Preconditioner is robust across mesh refinements

Effective for various polyhedral element shapes

Maintains performance with different time step sizes

Abstract

The focus of this study is the construction and numerical validation of parallel block preconditioners for low order virtual element discretizations of the three-dimensional Maxwell equations. The virtual element method (VEM) is a recent technology for the numerical approximation of partial differential equations (PDEs), that generalizes finite elements to polytopal computational grids. So far, VEM has been extended to several problems described by PDEs, and recently also to the time-dependent Maxwell equations.
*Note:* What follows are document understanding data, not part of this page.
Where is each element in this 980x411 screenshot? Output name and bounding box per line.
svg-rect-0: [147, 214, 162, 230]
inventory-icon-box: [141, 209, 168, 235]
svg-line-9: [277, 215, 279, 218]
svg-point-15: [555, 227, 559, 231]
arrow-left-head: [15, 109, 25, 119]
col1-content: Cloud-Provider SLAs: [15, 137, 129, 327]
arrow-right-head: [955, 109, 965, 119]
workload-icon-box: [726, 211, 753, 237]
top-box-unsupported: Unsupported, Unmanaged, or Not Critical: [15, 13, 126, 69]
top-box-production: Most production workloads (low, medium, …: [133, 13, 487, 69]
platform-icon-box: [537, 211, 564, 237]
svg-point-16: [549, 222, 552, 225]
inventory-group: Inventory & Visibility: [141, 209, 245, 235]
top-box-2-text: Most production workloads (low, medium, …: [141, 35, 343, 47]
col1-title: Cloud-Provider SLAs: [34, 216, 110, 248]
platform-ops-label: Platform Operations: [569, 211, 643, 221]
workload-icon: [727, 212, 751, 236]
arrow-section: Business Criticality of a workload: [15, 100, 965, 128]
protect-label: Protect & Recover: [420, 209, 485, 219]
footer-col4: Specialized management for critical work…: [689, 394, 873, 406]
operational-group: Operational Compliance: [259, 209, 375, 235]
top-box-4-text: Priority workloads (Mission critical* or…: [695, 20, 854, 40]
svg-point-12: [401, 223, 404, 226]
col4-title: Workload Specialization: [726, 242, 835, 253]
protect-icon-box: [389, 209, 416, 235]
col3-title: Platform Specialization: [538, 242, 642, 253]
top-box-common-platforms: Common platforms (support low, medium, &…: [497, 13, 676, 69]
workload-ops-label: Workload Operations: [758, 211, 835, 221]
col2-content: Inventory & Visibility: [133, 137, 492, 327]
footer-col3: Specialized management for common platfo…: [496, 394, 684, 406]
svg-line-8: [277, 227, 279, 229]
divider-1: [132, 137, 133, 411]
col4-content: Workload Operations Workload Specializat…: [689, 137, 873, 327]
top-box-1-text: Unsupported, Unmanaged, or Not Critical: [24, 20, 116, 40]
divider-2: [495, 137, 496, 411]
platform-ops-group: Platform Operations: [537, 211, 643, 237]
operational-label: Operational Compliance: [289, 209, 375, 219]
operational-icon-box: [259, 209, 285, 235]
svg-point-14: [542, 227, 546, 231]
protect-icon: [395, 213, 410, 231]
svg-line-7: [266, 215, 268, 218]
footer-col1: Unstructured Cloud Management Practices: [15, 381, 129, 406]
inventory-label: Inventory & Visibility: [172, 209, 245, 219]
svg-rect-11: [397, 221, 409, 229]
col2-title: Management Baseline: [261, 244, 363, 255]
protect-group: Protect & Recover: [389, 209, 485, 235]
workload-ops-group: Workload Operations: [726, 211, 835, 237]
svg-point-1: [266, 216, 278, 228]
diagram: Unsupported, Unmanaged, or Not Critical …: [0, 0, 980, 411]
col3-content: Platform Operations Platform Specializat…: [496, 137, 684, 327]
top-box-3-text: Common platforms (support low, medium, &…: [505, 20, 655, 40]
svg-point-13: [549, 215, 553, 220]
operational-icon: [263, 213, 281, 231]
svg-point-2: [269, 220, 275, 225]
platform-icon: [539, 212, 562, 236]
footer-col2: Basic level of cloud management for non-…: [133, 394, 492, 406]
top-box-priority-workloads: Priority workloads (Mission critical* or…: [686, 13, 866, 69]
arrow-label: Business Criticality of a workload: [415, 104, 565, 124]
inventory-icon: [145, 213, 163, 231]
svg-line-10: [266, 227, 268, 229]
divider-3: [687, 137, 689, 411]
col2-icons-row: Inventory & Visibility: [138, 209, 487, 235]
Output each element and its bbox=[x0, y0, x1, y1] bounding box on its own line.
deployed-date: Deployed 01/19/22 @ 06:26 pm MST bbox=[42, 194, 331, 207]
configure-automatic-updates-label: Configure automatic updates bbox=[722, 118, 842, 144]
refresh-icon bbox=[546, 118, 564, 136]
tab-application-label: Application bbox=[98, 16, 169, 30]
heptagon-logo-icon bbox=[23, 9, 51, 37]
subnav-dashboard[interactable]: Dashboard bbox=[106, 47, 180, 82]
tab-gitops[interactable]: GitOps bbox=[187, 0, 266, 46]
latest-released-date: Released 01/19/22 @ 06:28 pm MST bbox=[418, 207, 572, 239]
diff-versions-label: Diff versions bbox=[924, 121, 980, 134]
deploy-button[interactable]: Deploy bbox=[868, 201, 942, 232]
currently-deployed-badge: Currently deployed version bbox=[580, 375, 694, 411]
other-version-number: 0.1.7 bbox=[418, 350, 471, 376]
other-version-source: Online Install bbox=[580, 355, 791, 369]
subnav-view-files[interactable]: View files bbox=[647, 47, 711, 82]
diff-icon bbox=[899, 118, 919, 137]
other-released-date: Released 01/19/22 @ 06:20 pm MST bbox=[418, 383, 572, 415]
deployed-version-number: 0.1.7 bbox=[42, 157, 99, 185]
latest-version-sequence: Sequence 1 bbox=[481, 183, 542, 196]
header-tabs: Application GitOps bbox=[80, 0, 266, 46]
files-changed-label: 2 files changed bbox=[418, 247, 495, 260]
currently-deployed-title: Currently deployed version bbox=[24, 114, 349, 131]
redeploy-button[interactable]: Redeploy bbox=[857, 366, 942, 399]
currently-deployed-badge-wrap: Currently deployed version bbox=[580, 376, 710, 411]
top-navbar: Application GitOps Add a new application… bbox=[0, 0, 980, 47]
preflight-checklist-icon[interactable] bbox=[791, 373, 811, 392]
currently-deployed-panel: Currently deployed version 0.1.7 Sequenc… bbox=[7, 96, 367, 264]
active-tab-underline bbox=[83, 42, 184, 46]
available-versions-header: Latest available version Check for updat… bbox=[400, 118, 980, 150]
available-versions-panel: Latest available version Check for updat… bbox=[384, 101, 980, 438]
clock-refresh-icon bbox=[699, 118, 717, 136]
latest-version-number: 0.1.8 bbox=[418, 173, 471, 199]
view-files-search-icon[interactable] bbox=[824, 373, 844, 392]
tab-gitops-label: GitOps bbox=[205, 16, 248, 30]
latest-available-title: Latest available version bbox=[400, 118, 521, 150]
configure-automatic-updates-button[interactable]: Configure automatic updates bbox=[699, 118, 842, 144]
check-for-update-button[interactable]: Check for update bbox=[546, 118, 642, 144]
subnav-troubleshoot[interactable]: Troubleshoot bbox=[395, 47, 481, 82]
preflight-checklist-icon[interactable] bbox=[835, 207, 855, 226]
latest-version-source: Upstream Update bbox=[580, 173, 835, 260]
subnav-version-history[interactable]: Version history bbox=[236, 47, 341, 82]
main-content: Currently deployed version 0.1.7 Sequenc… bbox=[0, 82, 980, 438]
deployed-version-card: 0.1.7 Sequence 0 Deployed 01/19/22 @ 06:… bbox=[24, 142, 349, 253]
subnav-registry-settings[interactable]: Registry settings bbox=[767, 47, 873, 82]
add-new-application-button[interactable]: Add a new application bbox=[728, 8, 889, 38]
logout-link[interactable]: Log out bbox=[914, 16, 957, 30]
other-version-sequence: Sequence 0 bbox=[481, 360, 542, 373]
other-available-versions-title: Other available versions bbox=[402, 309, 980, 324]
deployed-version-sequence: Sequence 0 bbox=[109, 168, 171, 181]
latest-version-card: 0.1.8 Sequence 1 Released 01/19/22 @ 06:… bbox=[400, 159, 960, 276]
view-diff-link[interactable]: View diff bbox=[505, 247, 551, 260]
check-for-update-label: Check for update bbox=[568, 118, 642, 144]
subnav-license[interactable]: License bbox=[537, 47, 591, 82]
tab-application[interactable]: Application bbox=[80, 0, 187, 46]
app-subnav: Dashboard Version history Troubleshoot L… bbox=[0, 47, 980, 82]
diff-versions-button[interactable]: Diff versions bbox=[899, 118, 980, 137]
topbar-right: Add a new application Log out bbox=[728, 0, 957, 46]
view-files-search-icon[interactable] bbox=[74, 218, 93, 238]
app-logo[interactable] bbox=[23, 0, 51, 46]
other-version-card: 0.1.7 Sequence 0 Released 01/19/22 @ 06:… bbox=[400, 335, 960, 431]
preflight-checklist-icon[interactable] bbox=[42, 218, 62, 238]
When the time discretization of PDEs is performed implicitly, at each time-step a large-scale and ill-conditioned linear system must be solved, that, in case of Maxwell equations, is particularly challenging, because of the presence of both H(div) and H(curl) discretization spaces. We propose here a parallel preconditioner, that exploits the Schur complement block factorization of the linear system matrix and consists of a Jacobi preconditioner for the H(div) block and an auxiliary space preconditioner for the H(curl) block. Several parallel numerical tests have been perfomed to study the robustness of the solver with respect to mesh refinement, shape of polyhedral elements, time step size and the VEM stabilization parameter.